Reproduce the complete set of records exactly. No picture is to appear in the copy.

-- PROVIDED INFORMATION follows --

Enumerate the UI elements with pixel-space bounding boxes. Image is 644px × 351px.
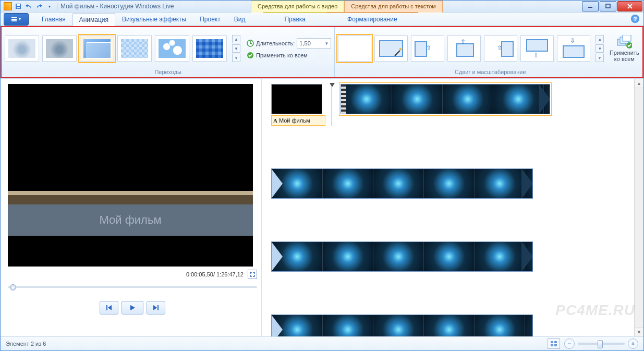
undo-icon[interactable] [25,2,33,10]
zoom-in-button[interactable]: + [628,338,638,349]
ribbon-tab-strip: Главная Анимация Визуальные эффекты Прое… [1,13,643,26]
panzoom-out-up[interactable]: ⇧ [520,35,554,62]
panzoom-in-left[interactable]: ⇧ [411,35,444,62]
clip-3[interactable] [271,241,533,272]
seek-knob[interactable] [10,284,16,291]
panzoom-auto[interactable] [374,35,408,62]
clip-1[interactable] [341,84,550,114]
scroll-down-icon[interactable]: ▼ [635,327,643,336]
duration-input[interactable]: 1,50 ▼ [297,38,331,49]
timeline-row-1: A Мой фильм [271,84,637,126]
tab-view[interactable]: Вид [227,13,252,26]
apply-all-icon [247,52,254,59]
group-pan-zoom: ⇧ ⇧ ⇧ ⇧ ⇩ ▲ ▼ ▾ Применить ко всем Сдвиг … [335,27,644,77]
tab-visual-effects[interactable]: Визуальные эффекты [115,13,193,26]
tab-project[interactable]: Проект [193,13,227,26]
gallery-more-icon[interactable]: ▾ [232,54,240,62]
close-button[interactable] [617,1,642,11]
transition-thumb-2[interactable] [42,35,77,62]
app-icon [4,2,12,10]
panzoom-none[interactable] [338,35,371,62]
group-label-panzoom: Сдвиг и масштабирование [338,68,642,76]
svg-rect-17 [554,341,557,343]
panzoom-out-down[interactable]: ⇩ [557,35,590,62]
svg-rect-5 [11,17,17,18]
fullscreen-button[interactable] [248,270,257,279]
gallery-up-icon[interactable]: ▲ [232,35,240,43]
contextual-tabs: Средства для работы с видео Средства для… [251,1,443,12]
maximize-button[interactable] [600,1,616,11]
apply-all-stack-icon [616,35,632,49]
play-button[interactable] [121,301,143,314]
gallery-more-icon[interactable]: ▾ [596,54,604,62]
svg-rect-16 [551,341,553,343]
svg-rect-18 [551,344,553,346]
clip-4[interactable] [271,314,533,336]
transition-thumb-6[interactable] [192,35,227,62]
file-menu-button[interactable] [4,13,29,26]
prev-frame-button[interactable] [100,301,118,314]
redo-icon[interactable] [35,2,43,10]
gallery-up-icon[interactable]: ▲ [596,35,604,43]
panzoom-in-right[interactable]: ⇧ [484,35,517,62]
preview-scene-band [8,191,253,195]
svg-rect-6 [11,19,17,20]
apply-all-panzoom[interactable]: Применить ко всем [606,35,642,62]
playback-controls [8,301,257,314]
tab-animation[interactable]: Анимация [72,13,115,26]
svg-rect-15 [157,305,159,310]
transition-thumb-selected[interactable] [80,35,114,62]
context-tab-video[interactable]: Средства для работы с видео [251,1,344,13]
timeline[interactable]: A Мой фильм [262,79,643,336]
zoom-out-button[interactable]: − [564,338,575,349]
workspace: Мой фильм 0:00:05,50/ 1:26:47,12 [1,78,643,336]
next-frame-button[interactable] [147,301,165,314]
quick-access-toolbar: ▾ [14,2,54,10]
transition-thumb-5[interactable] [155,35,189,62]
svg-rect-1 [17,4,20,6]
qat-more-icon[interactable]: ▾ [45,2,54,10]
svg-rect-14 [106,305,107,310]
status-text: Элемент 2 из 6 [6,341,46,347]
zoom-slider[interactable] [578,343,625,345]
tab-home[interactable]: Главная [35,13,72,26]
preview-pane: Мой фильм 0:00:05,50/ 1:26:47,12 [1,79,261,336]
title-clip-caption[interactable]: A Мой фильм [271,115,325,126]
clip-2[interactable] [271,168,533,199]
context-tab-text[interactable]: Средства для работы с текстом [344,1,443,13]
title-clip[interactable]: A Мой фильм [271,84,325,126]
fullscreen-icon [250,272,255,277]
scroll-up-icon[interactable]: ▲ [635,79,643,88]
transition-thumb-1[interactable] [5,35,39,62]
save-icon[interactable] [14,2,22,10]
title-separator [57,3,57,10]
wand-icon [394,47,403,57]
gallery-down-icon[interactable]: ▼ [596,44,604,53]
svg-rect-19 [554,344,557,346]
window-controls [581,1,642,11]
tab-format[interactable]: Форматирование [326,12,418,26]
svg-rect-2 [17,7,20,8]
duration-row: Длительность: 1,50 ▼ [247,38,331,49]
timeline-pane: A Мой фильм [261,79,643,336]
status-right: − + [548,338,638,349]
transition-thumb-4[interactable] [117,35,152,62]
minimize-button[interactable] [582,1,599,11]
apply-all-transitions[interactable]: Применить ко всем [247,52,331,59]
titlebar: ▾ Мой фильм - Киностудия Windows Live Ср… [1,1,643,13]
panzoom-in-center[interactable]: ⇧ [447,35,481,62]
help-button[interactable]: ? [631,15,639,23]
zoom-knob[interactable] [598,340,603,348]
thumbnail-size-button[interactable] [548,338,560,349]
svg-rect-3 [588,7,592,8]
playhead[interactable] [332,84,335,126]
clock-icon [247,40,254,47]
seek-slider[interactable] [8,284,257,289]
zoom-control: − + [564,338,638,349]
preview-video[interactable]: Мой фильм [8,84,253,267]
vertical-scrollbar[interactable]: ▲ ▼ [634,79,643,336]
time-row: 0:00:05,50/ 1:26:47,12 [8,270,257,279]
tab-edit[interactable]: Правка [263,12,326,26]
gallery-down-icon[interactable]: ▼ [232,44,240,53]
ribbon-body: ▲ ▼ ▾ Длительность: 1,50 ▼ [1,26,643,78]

-- PROVIDED INFORMATION concluded --

REPLY:
Enumerate the UI elements with pixel-space bounding boxes. Image is 644px × 351px.
undo-icon[interactable] [25,2,33,10]
zoom-in-button[interactable]: + [628,338,638,349]
ribbon-tab-strip: Главная Анимация Визуальные эффекты Прое… [1,13,643,26]
panzoom-out-up[interactable]: ⇧ [520,35,554,62]
panzoom-in-left[interactable]: ⇧ [411,35,444,62]
clip-3[interactable] [271,241,533,272]
seek-knob[interactable] [10,284,16,291]
panzoom-auto[interactable] [374,35,408,62]
clip-1[interactable] [341,84,550,114]
scroll-down-icon[interactable]: ▼ [635,327,643,336]
duration-input[interactable]: 1,50 ▼ [297,38,331,49]
timeline-row-1: A Мой фильм [271,84,637,126]
tab-view[interactable]: Вид [227,13,252,26]
apply-all-icon [247,52,254,59]
group-pan-zoom: ⇧ ⇧ ⇧ ⇧ ⇩ ▲ ▼ ▾ Применить ко всем Сдвиг … [335,27,644,77]
tab-visual-effects[interactable]: Визуальные эффекты [115,13,193,26]
tab-project[interactable]: Проект [193,13,227,26]
gallery-more-icon[interactable]: ▾ [232,54,240,62]
close-button[interactable] [617,1,642,11]
transition-thumb-2[interactable] [42,35,77,62]
app-icon [4,2,12,10]
panzoom-none[interactable] [338,35,371,62]
group-label-panzoom: Сдвиг и масштабирование [338,68,642,76]
svg-rect-17 [554,341,557,343]
panzoom-out-down[interactable]: ⇩ [557,35,590,62]
svg-rect-5 [11,17,17,18]
fullscreen-button[interactable] [248,270,257,279]
gallery-up-icon[interactable]: ▲ [232,35,240,43]
contextual-tabs: Средства для работы с видео Средства для… [251,1,443,12]
maximize-button[interactable] [600,1,616,11]
apply-all-stack-icon [616,35,632,49]
play-button[interactable] [121,301,143,314]
gallery-more-icon[interactable]: ▾ [596,54,604,62]
svg-rect-16 [551,341,553,343]
svg-rect-18 [551,344,553,346]
clip-4[interactable] [271,314,533,336]
transition-thumb-6[interactable] [192,35,227,62]
file-menu-button[interactable] [4,13,29,26]
prev-frame-button[interactable] [100,301,118,314]
redo-icon[interactable] [35,2,43,10]
gallery-up-icon[interactable]: ▲ [596,35,604,43]
panzoom-in-right[interactable]: ⇧ [484,35,517,62]
preview-scene-band [8,191,253,195]
svg-rect-6 [11,19,17,20]
apply-all-panzoom[interactable]: Применить ко всем [606,35,642,62]
playback-controls [8,301,257,314]
tab-animation[interactable]: Анимация [72,13,115,26]
svg-rect-15 [157,305,159,310]
transition-thumb-selected[interactable] [80,35,114,62]
context-tab-video[interactable]: Средства для работы с видео [251,1,344,13]
timeline[interactable]: A Мой фильм [262,79,643,336]
zoom-out-button[interactable]: − [564,338,575,349]
workspace: Мой фильм 0:00:05,50/ 1:26:47,12 [1,78,643,336]
next-frame-button[interactable] [147,301,165,314]
quick-access-toolbar: ▾ [14,2,54,10]
transition-thumb-5[interactable] [155,35,189,62]
svg-rect-1 [17,4,20,6]
qat-more-icon[interactable]: ▾ [45,2,54,10]
svg-rect-14 [106,305,107,310]
status-text: Элемент 2 из 6 [6,341,46,347]
zoom-slider[interactable] [578,343,625,345]
tab-home[interactable]: Главная [35,13,72,26]
preview-pane: Мой фильм 0:00:05,50/ 1:26:47,12 [1,79,261,336]
title-clip-caption[interactable]: A Мой фильм [271,115,325,126]
clip-2[interactable] [271,168,533,199]
context-tab-text[interactable]: Средства для работы с текстом [344,1,443,13]
title-clip[interactable]: A Мой фильм [271,84,325,126]
fullscreen-icon [250,272,255,277]
scroll-up-icon[interactable]: ▲ [635,79,643,88]
transition-thumb-1[interactable] [5,35,39,62]
save-icon[interactable] [14,2,22,10]
title-separator [57,3,57,10]
wand-icon [394,47,403,57]
gallery-down-icon[interactable]: ▼ [596,44,604,53]
svg-rect-19 [554,344,557,346]
window-controls [581,1,642,11]
tab-format[interactable]: Форматирование [326,12,418,26]
svg-rect-2 [17,7,20,8]
duration-row: Длительность: 1,50 ▼ [247,38,331,49]
timeline-pane: A Мой фильм [261,79,643,336]
status-right: − + [548,338,638,349]
transition-thumb-4[interactable] [117,35,152,62]
minimize-button[interactable] [582,1,599,11]
apply-all-transitions[interactable]: Применить ко всем [247,52,331,59]
titlebar: ▾ Мой фильм - Киностудия Windows Live Ср… [1,1,643,13]
panzoom-in-center[interactable]: ⇧ [447,35,481,62]
help-button[interactable]: ? [631,15,639,23]
zoom-knob[interactable] [598,340,603,348]
thumbnail-size-button[interactable] [548,338,560,349]
svg-rect-3 [588,7,592,8]
playhead[interactable] [332,84,335,126]
clock-icon [247,40,254,47]
seek-slider[interactable] [8,284,257,289]
zoom-control: − + [564,338,638,349]
preview-video[interactable]: Мой фильм [8,84,253,267]
vertical-scrollbar[interactable]: ▲ ▼ [634,79,643,336]
time-row: 0:00:05,50/ 1:26:47,12 [8,270,257,279]
tab-edit[interactable]: Правка [263,12,326,26]
gallery-down-icon[interactable]: ▼ [232,44,240,53]
ribbon-body: ▲ ▼ ▾ Длительность: 1,50 ▼ [1,26,643,78]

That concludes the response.